#### Work to be completed:
Every line of the records that holds the word "production" should be copied out.

(Collected data)
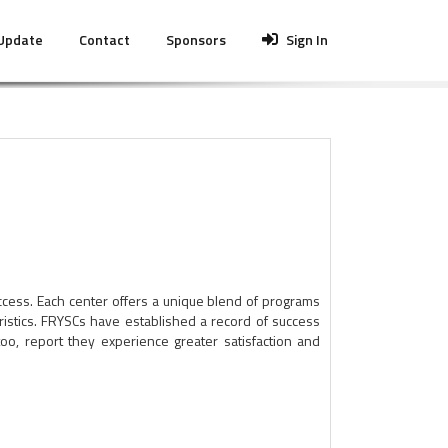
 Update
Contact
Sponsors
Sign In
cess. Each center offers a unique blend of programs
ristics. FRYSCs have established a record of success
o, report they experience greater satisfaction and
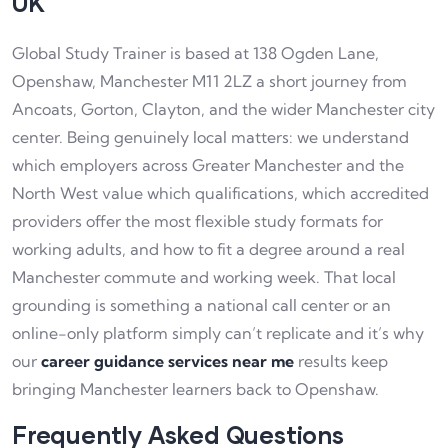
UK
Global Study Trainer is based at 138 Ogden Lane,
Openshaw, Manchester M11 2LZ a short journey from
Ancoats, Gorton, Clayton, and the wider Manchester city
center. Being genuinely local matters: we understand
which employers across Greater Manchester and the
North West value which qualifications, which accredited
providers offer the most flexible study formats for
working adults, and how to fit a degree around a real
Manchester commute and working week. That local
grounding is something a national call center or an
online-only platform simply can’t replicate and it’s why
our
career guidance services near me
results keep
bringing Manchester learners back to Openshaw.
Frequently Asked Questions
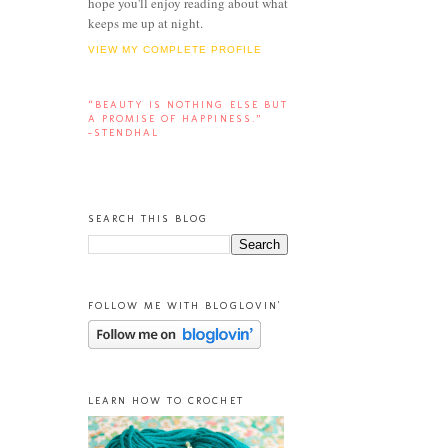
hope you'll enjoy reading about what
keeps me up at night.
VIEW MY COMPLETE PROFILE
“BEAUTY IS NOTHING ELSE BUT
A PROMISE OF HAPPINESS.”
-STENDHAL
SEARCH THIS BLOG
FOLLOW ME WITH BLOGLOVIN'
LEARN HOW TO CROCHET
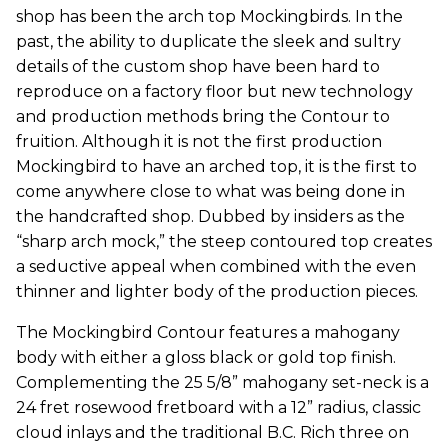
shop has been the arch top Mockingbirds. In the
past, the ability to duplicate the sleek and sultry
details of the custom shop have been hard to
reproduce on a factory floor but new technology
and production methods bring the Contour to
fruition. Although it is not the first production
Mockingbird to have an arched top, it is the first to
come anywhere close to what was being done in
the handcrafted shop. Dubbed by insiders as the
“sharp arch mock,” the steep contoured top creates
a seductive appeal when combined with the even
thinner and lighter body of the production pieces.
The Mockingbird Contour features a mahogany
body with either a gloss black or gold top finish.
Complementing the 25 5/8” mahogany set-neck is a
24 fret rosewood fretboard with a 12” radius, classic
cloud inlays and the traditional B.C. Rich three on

...

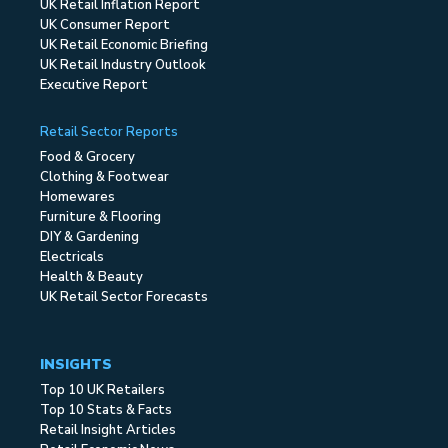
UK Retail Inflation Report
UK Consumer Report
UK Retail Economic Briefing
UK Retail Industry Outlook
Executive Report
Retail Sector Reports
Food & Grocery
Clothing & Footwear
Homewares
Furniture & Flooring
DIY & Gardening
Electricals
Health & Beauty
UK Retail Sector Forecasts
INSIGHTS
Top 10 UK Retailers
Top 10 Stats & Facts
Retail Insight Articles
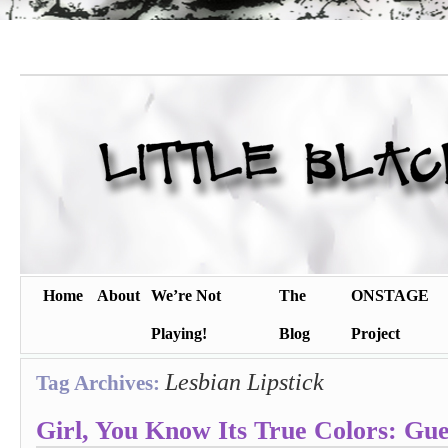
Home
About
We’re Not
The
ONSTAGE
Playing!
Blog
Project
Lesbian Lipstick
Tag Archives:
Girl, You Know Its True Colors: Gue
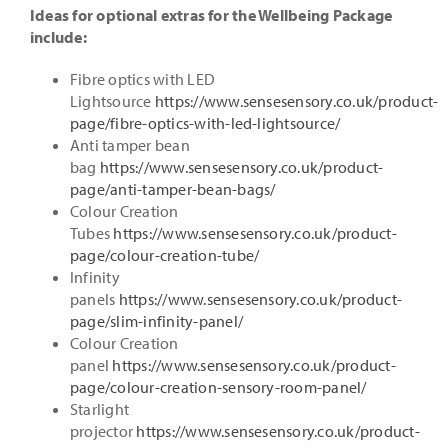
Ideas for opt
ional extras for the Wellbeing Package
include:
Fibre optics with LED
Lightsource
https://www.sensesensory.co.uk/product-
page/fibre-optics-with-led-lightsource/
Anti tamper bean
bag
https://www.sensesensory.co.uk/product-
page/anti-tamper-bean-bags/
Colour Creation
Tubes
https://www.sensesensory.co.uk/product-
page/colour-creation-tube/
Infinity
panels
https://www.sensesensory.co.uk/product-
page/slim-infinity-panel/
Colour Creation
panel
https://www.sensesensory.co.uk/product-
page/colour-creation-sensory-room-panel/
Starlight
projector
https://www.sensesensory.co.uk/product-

#### Task solution:
and production methods bring the Contour to
fruition. Although it is not the first production
thinner and lighter body of the production pieces.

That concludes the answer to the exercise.